The Use of Standard Proctor for the Determination of Shrinkage Properties of Reddish Brown Tropical Soil

 

Adefemi Afeez BELLO

 

Department of Civil Engineering, Osun State University, P.M.B4494, Osogbo, Nigeria.

E-mail: adefemisola@yahoo.com

 

 

Abstract

In developing countries groundwater is used for drinking and other beneficial purposes. However, its purity and quality is compromised because of the way waste is disposed. Laboratory induced volumetric shrinkage tests were carried out on three tropical reddish brown soils (labeled MP1 – MP3) obtained from Maniya, Ibadan, south-western Nigeria to determine their suitability as liners and covers in waste containment structures. The samples prepared at - 2, 0, 2 and 4% of optimum moisture content and compacted using standard Proctor energy. Results of the study showed that volumetric shrinkage strain values increased with higher moulding water content. Only specimens prepared at 2% dry of optimum and at optimum moisture contents met the regulatory maximum volumetric shrinkage value of 4% at 18.5, 16.3 and 15.3% of the moulding water content for MP1, MP2 and MP3, respectively. Consequently, the tropical soil samples can be used in waste containment applications.

Keywords

Compaction; Containment facilities; Groundwater; Standard Proctor.

 

 

Introduction

 

In line with the new Millennium Development Goals (MDG), the Federal Government of Nigeria adopted a National Water and Sanitation Policy in January, 2000. According to this policy, access to potable water supply is to be increased from coverage of 4 to 60% in 2003, 80% in 2007 and 100% in 2011. Water is one of the basic necessities of life and its provision is essential for the well being of man. It has been established that the progress of sanitation throughout the world has been closely associated with the availability of water.

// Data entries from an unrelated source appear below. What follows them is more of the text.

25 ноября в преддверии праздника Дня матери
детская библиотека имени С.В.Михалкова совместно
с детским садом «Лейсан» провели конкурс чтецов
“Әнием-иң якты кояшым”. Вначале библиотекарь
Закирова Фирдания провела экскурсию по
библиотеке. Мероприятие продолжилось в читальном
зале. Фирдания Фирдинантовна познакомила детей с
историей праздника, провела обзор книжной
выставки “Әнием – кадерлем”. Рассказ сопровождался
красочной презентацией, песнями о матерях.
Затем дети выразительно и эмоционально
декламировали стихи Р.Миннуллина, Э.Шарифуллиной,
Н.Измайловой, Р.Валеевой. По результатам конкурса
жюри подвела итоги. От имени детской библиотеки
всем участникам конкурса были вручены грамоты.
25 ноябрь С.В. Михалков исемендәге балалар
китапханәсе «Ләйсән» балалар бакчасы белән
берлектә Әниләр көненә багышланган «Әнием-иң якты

It was argued [1] that improvement in water supply alone will have little effect on health if sewage is still accumulating in and around the home. Thus, currently in developing countries, particularly in Nigeria, there is no cost-effective technology for the reuse and recycling of municipal solid waste (MSW).

One of the major problems presented by waste disposal facilities is the formation of leachates that are drained from the facility into groundwater [2]. Leachate originating from municipal refuse contains appreciable amounts of contaminants that may endanger public health and the environment if allowed to percolate into groundwater without protective measures to limit and control its migration. This has been a challenging task for geo-environmental engineers in recent years. Since, most people in developing countries depend on groundwater for drinking and agricultural purposes [3, 4], there is need to protect its purity. Therefore, there is need to assess whether the reddish brown soils proposed for liners and covers are suitable for use.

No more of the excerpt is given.